Als damaliger Bürgermeister des Orts gründete er auch mit weiteren Engagierten den Förderkreis, um die Kirche im Dorf zu restaurieren; rund 20 bis 25 Mitstreiter hat er. „Die Kirche gehört doch zu unserer Heimat, unserem Glauben“, sagt Lau. Auch wenn von den rund 160 Rosowern fast niemand mehr zum Gottesdienst komme.

Neue Spitze für den Turm

In den 1950er Jahren war die Kirche nur notdürftig wiederhergestellt worden.

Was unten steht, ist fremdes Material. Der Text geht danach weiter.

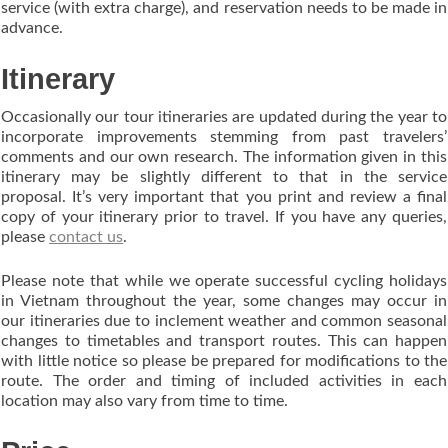
service (with extra charge), and reservation needs to be made in
advance.
Itinerary
Occasionally our tour itineraries are updated during the year to
incorporate improvements stemming from past travelers’
comments and our own research. The information given in this
itinerary may be slightly different to that in the service
proposal. It’s very important that you print and review a final
copy of your itinerary prior to travel. If you have any queries,
please
contact us
.
Please note that while we operate successful cycling holidays
in Vietnam throughout the year, some changes may occur in
our itineraries due to inclement weather and common seasonal
changes to timetables and transport routes. This can happen
with little notice so please be prepared for modifications to the
route. The order and timing of included activities in each
location may also vary from time to time.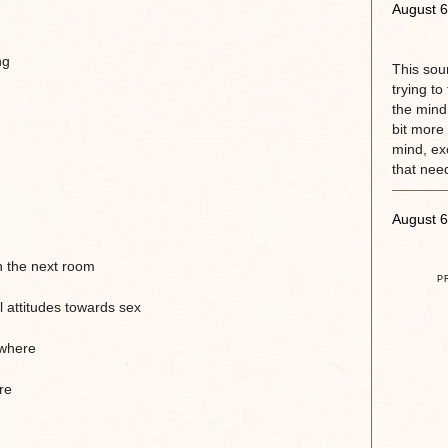
August 6
ng
This sou
trying to
the mind.
bit more 
mind, exc
that need
August 6
n the next room
P
 attitudes towards sex
ewhere
re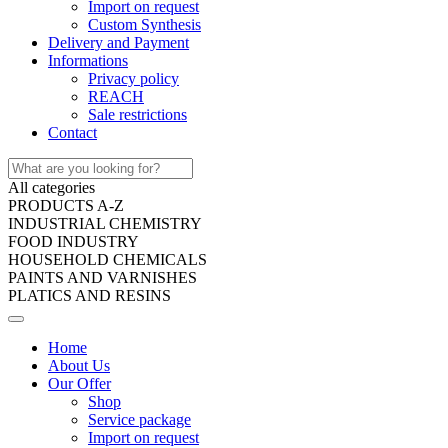
Import on request
Custom Synthesis
Delivery and Payment
Informations
Privacy policy
REACH
Sale restrictions
Contact
All categories
PRODUCTS A-Z
INDUSTRIAL CHEMISTRY
FOOD INDUSTRY
HOUSEHOLD CHEMICALS
PAINTS AND VARNISHES
PLATICS AND RESINS
Home
About Us
Our Offer
Shop
Service package
Import on request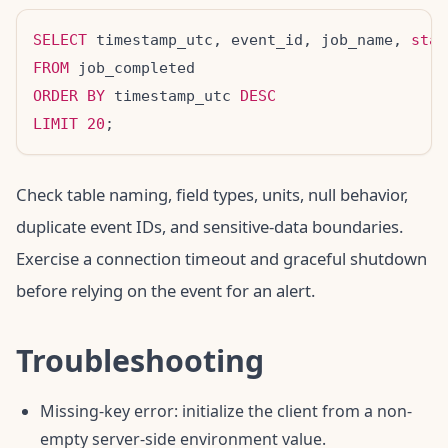
SELECT
 timestamp_utc, event_id, job_name, 
stat
FROM
ORDER BY
 timestamp_utc 
DESC
LIMIT
20
Check table naming, field types, units, null behavior,
duplicate event IDs, and sensitive-data boundaries.
Exercise a connection timeout and graceful shutdown
before relying on the event for an alert.
Troubleshooting
Missing-key error: initialize the client from a non-
empty server-side environment value.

Nun halfen Mittel aus dem Förderkreis Alte Kirchen in Berlin-Brandenburg, der EU und von weiteren Sponsoren, dem Turm eine neue Spitze zu schaffen, im Inneren eine Teeküche und Toiletten einzubauen, Bestuhlung zu kaufen und eine Solaranlage aufs Dach zu setzen, um langfristig eine Einnahmequelle zu haben. Im Juni 2007 feierte man im Dorf die Wiedereinweihung. „Den Millionen deutschen und polnischen Flüchtlingen des Zweiten Weltkrieges zum Gedächtnis“, steht seitdem auf einer Stele vor der Kirche, im Inneren liegen die Mappen mit den vielen Zeitzeugenberichten. „Und das Thema Flucht ist ja heute wieder sehr aktuell“, sagt Karl Lau.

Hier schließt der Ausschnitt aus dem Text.